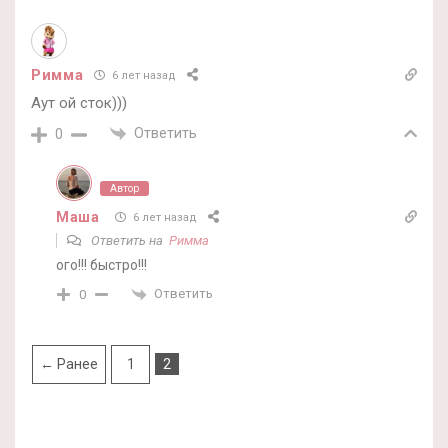
Римма
6 лет назад
Аут ой сток)))
Ответить
0
Автор
Маша
6 лет назад
Ответить на
Римма
ого!!! быстро!!!
Ответить
0
← Ранее
1
2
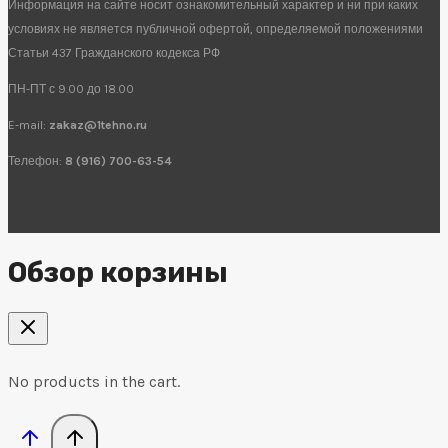
Информация на сайте носит ознакомительный характер и ни при каких
условиях не является публичной офертой, определяемой положениями
Статьи 437 Гражданского кодекса РФ
ПН-ПТ с 9.00 до 18.00
E-mail:
zakaz@1tehno.ru
Телефон:
8 (916) 700-63-54
Обзор корзины
No products in the cart.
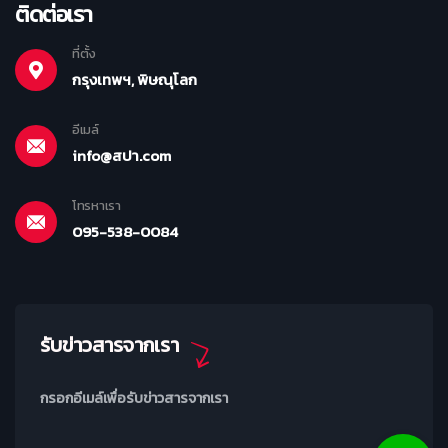
ติดต่อเรา
ที่ตั้ง
กรุงเทพฯ, พิษณุโลก
อีเมล์
info@สปา.com
โทรหาเรา
095-538-0084
รับข่าวสารจากเรา
กรอกอีเมล์เพื่อรับข่าวสารจากเรา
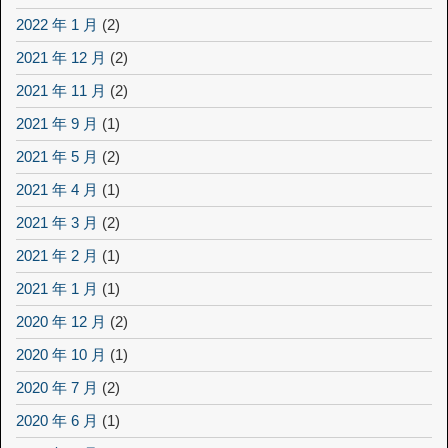
2022 年 1 月
(2)
2021 年 12 月
(2)
2021 年 11 月
(2)
2021 年 9 月
(1)
2021 年 5 月
(2)
2021 年 4 月
(1)
2021 年 3 月
(2)
2021 年 2 月
(1)
2021 年 1 月
(1)
2020 年 12 月
(2)
2020 年 10 月
(1)
2020 年 7 月
(2)
2020 年 6 月
(1)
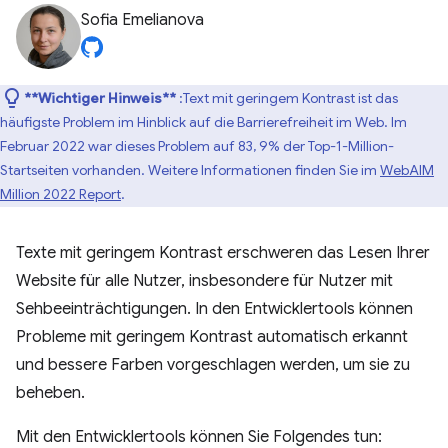
Sofia Emelianova
**Wichtiger Hinweis**
:Text mit geringem Kontrast ist das
häufigste Problem im Hinblick auf die Barrierefreiheit im Web. Im
Februar 2022 war dieses Problem auf 83, 9% der Top-1-Million-
Startseiten vorhanden. Weitere Informationen finden Sie im
WebAIM
Million 2022 Report
.
Texte mit geringem Kontrast erschweren das Lesen Ihrer
Website für alle Nutzer, insbesondere für Nutzer mit
Sehbeeinträchtigungen. In den Entwicklertools können
Probleme mit geringem Kontrast automatisch erkannt
und bessere Farben vorgeschlagen werden, um sie zu
beheben.
Mit den Entwicklertools können Sie Folgendes tun:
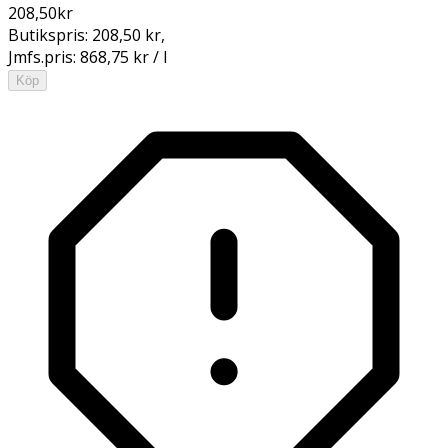
208,50
kr
Butikspris:
208,50 kr
,
Jmfs.pris:
868,75 kr / l
Köp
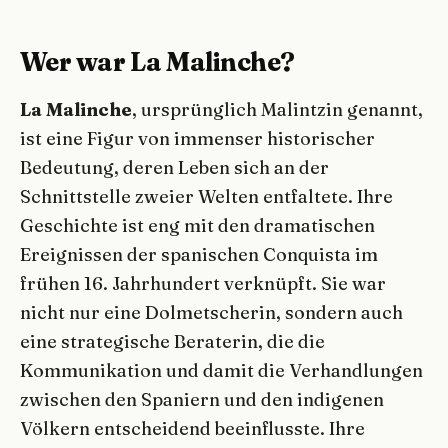
Wer war La Malinche?
La Malinche
, ursprünglich Malintzin genannt,
ist eine Figur von immenser historischer
Bedeutung, deren Leben sich an der
Schnittstelle zweier Welten entfaltete. Ihre
Geschichte ist eng mit den dramatischen
Ereignissen der spanischen Conquista im
frühen 16. Jahrhundert verknüpft. Sie war
nicht nur eine Dolmetscherin, sondern auch
eine strategische Beraterin, die die
Kommunikation und damit die Verhandlungen
zwischen den Spaniern und den indigenen
Völkern entscheidend beeinflusste. Ihre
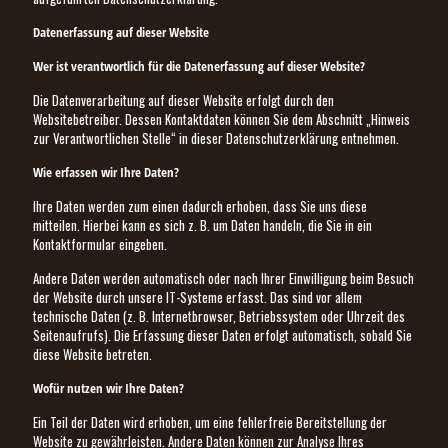
Datenerfassung auf dieser Website
Wer ist verantwortlich für die Datenerfassung auf dieser Website?
Die Datenverarbeitung auf dieser Website erfolgt durch den
Websitebetreiber. Dessen Kontaktdaten können Sie dem Abschnitt „Hinweis
zur Verantwortlichen Stelle“ in dieser Datenschutzerklärung entnehmen.
Wie erfassen wir Ihre Daten?
Ihre Daten werden zum einen dadurch erhoben, dass Sie uns diese
mitteilen. Hierbei kann es sich z. B. um Daten handeln, die Sie in ein
Kontaktformular eingeben.
Andere Daten werden automatisch oder nach Ihrer Einwilligung beim Besuch
der Website durch unsere IT-Systeme erfasst. Das sind vor allem
technische Daten (z. B. Internetbrowser, Betriebssystem oder Uhrzeit des
Seitenaufrufs). Die Erfassung dieser Daten erfolgt automatisch, sobald Sie
diese Website betreten.
Wofür nutzen wir Ihre Daten?
Ein Teil der Daten wird erhoben, um eine fehlerfreie Bereitstellung der
Website zu gewährleisten. Andere Daten können zur Analyse Ihres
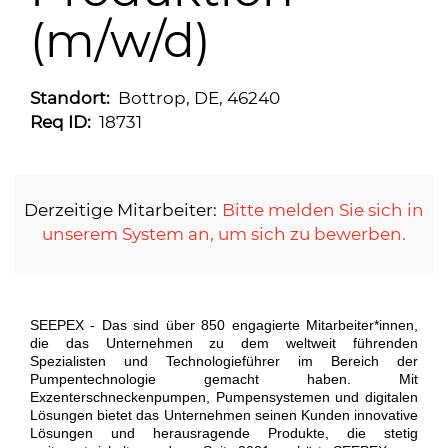
(m/w/d)
Standort:
Bottrop, DE, 46240
Req ID:
18731
Derzeitige Mitarbeiter:
Bitte melden Sie sich in
unserem System an, um sich zu bewerben.
SEEPEX - Das sind über 850 engagierte Mitarbeiter*innen,
die das Unternehmen zu dem weltweit führenden
Spezialisten und Technologieführer im Bereich der
Pumpentechnologie gemacht haben. Mit
Exzenterschneckenpumpen, Pumpensystemen und digitalen
Lösungen bietet das Unternehmen seinen Kunden innovative
Lösungen und herausragende Produkte, die stetig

============================================================

## Exercise prompt
The required output is each line of the entries that contains the word "dieser".

## Problem solution
Datenerfassung auf dieser Website
Wer ist verantwortlich für die Datenerfassung auf dieser Website?
Die Datenverarbeitung auf dieser Website erfolgt durch den
zur Verantwortlichen Stelle“ in dieser Datenschutzerklärung entnehmen.
Seitenaufrufs). Die Erfassung dieser Daten erfolgt automatisch, sobald Sie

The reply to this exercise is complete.